(Collected data)

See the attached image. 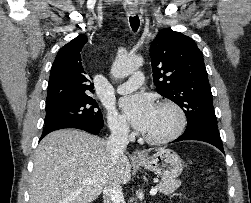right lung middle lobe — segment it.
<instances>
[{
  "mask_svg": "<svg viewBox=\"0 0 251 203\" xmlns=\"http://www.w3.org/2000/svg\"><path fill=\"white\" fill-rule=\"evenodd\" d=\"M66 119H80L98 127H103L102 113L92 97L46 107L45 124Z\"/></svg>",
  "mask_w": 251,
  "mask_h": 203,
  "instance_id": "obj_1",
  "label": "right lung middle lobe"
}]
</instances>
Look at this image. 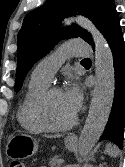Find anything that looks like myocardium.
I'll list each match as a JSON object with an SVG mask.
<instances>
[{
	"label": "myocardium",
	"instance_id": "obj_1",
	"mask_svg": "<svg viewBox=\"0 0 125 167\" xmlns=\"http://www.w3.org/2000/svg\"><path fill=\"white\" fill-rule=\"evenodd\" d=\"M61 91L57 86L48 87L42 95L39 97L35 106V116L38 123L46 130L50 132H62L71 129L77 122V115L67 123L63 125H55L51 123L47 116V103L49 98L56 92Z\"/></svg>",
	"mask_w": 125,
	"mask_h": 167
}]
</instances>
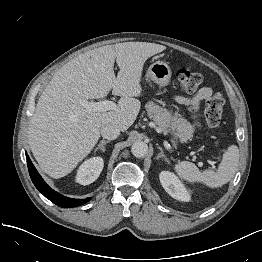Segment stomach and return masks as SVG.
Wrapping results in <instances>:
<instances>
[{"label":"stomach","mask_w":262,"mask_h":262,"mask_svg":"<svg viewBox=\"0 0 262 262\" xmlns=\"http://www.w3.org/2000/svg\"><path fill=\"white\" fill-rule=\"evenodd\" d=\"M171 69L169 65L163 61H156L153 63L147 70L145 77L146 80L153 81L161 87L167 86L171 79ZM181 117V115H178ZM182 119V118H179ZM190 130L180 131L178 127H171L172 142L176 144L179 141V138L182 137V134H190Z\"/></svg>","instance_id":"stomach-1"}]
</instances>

▶ [Your assignment]: The expected output is an exact copy of the lines from the one with "Segment stomach and return masks as SVG." to the final line of the entries above, pictures excepted; please include both ends.

▶ [Reply to the exercise]:
Segment stomach and return masks as SVG.
Wrapping results in <instances>:
<instances>
[{"label":"stomach","mask_w":262,"mask_h":262,"mask_svg":"<svg viewBox=\"0 0 262 262\" xmlns=\"http://www.w3.org/2000/svg\"><path fill=\"white\" fill-rule=\"evenodd\" d=\"M171 69L169 65L163 61H156L153 63L147 70L145 77L146 80L153 81L161 87L167 86L171 79ZM181 117V115H178ZM182 119V118H179ZM190 130L180 131L178 127H171L172 142L176 144L179 141V138L182 137V134H190Z\"/></svg>","instance_id":"stomach-1"}]
</instances>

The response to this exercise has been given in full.